Amigos, amigos, política à parte?

O facto de se sentarem em dois lados diferentes da barricada, um no partido do atual Governo, o outro no maior partido da oposição, é dissociável das “afinidades”. “Não há nenhum tipo de amizade especial de deputados”, atira Sérgio Sousa Pinto. “As pessoas fazem amizade com quem sentem mais afinidade e não é a política que vai separar amigos”. Ponto.

Mas o outro lado também é válido: não é por serem amigos que ficam impedidos de entrar no debate político, muitas vezes aguerrido. “A amizade não corta a nossa liberdade no pensamento político”, garante Nuno Encarnação. Então falam de política? “Sempre, passamos o tempo quase todo a falar de política”. E a discordar.

"As pessoas fazem amizade com quem sentem mais afinidade e não é a política que vai separar amigos"
Sérgio Sousa Pinto

Só houve uma situação em que a amizade cortou, de facto, o debate político, contam os dois em conversa com o Observador. Foi quando foram convidados por um canal de televisão para debater um determinado assunto um contra o outro. Sérgio Sousa Pinto recusou, disse que preferia debater com outro deputado do PSD que não Nuno Encarnação. Porquê? Por uma questão de princípio e de à vontade (que não se deve confundir com ‘à vontadinha’). Ou seja, debatem sim, a toda a hora, enquanto os filhos brincam uns com os outros ou enquanto almoçam aos fins de semana, em Sintra, mas longe das câmaras e dos holofotes. Nem no plenário se recordam de algum dia terem entrado em debate um contra o outro.

Certo é que são mais as vezes que discordam do que as que concordam. Ou melhor, concordam em discordar. “Onde convergimos mais é quando ele está a dizer mal do partido dele e eu do meu, aí convergimos sempre”, atira Sérgio Sousa Pinto, com a ironia do costume. Em todo o caso, falam sempre.
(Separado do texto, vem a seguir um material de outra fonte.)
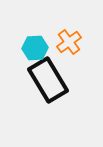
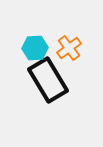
orange cross: moved 6 px down
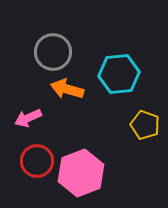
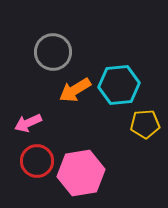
cyan hexagon: moved 11 px down
orange arrow: moved 8 px right, 1 px down; rotated 48 degrees counterclockwise
pink arrow: moved 5 px down
yellow pentagon: moved 1 px up; rotated 24 degrees counterclockwise
pink hexagon: rotated 12 degrees clockwise
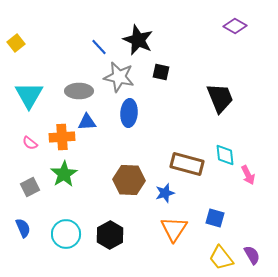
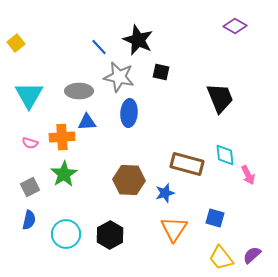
pink semicircle: rotated 21 degrees counterclockwise
blue semicircle: moved 6 px right, 8 px up; rotated 36 degrees clockwise
purple semicircle: rotated 102 degrees counterclockwise
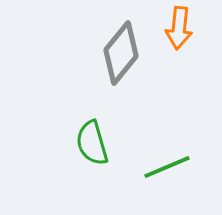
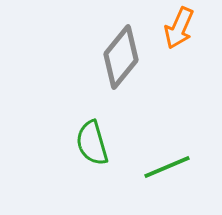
orange arrow: rotated 18 degrees clockwise
gray diamond: moved 4 px down
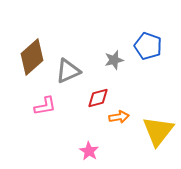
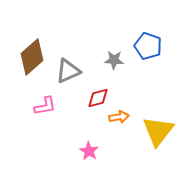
gray star: rotated 18 degrees clockwise
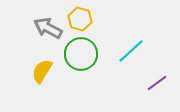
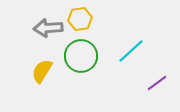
yellow hexagon: rotated 25 degrees counterclockwise
gray arrow: rotated 32 degrees counterclockwise
green circle: moved 2 px down
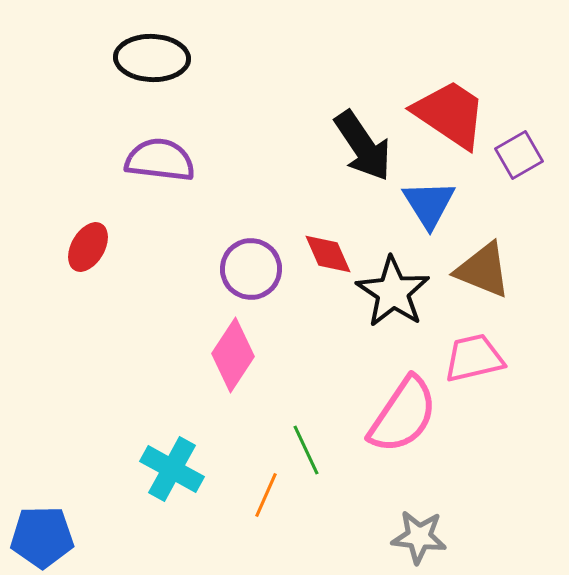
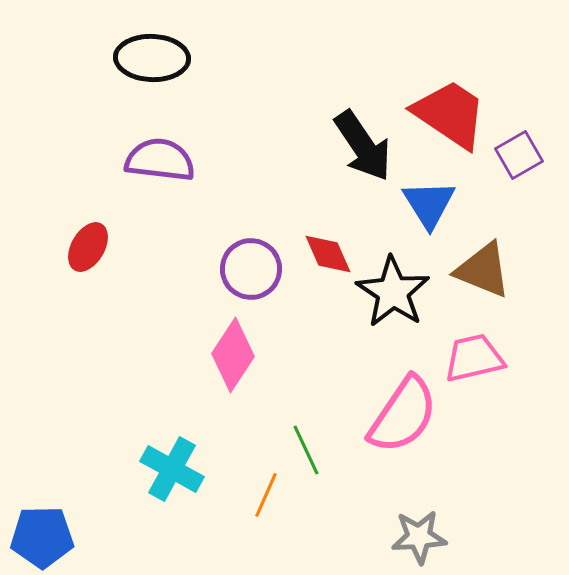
gray star: rotated 10 degrees counterclockwise
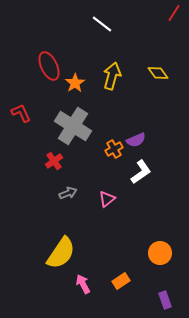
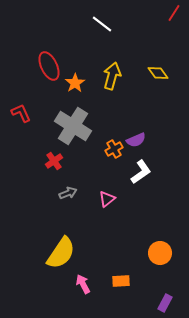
orange rectangle: rotated 30 degrees clockwise
purple rectangle: moved 3 px down; rotated 48 degrees clockwise
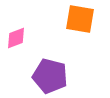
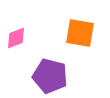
orange square: moved 14 px down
Até mesmo depois das intervenções públicas. “Geralmente acabo por lhe dizer onde concordo e onde discordo, há sempre algumas partes em que não concordo e muitas em que o massacro”, atira Nuno Encarnação, embora o “massacre” não pareça surtir qualquer efeito no adversário político.

“Entra por um ouvido e sai por outro”, responde imediatamente Sousa Pinto. Amigos, amigos, política à parte.
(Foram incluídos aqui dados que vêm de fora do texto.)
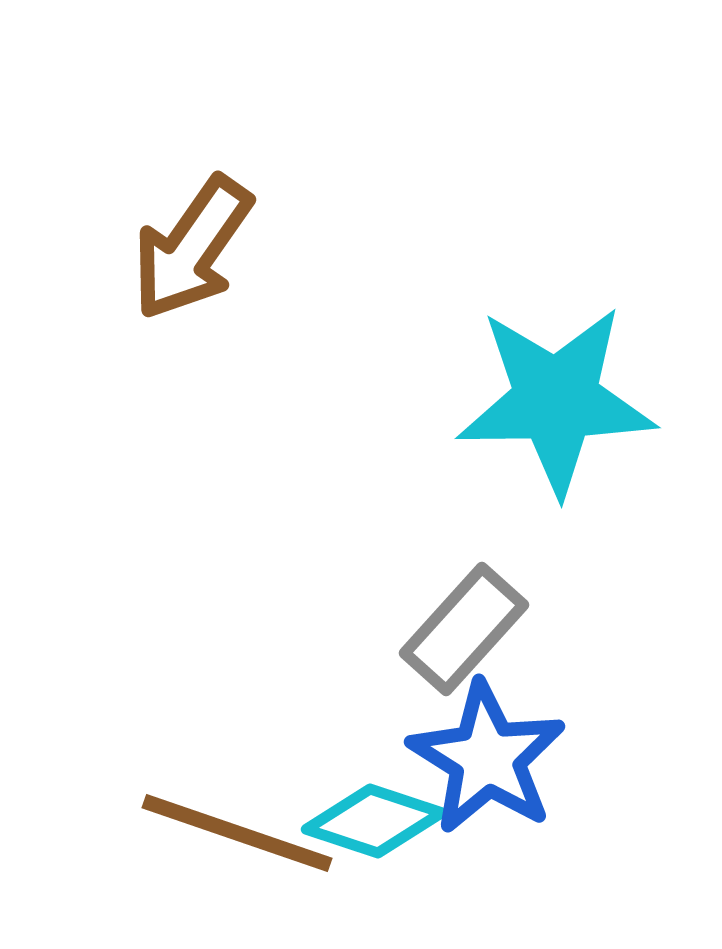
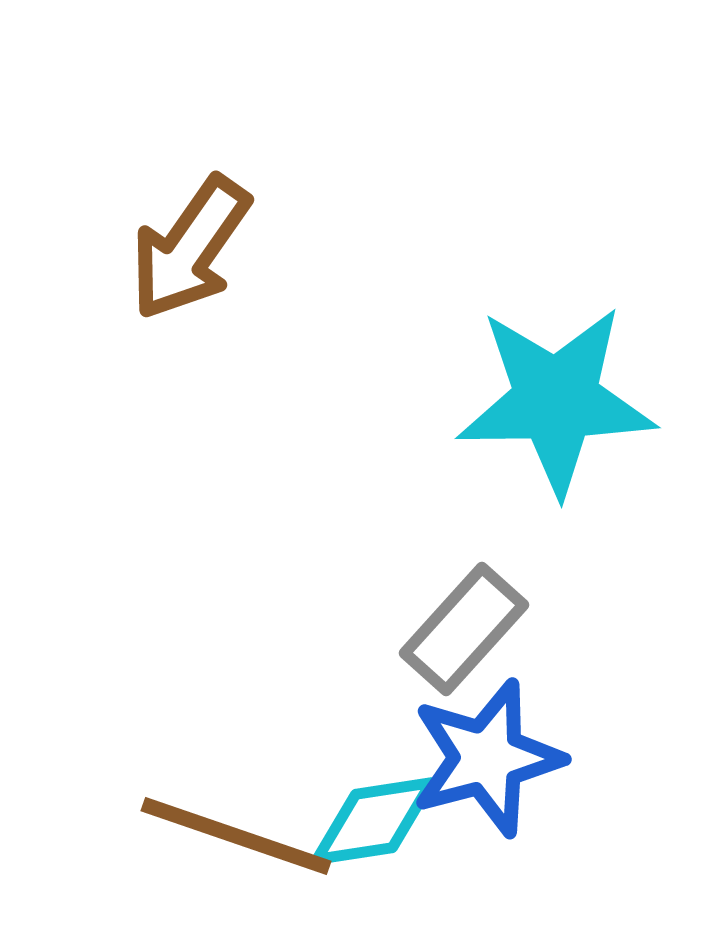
brown arrow: moved 2 px left
blue star: rotated 25 degrees clockwise
cyan diamond: rotated 27 degrees counterclockwise
brown line: moved 1 px left, 3 px down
“Quase fiquei sem pele nas mãos de tanto bater palmas”

Isabel Moreira, deputada do PS, e João Lobo, do PSD, não passam férias juntos, nem partilham almoços ou eventos de amigos em comum. Mas não são raras as vezes em que se põem à conversa, dentro ou fora do Parlamento – frequentemente nos jardins da Assembleia. O tema não varia muito: se não for política, é literatura. Ambos escritores, trocam livros e até arriscam fazer a crítica literária um do outro.

Foi precisamente a propósito do último livro da deputada socialista, ‘Apátrida’, que aumentou a “estima e admiração” de um pelo outro. Isabel Moreira ofereceu um exemplar a João Lobo, que escreveu depois uma crítica “absolutamente extraordinária” sobre o livro. Texto que enviou para a autora e que ela guarda religiosamente “só para si”. “Significa que tirou horas do seu tempo para escrever um texto que não era para ser publicado em lado nenhum, não era para se mostrar a ele, era apenas para mo oferecer a mim”, conta a deputada.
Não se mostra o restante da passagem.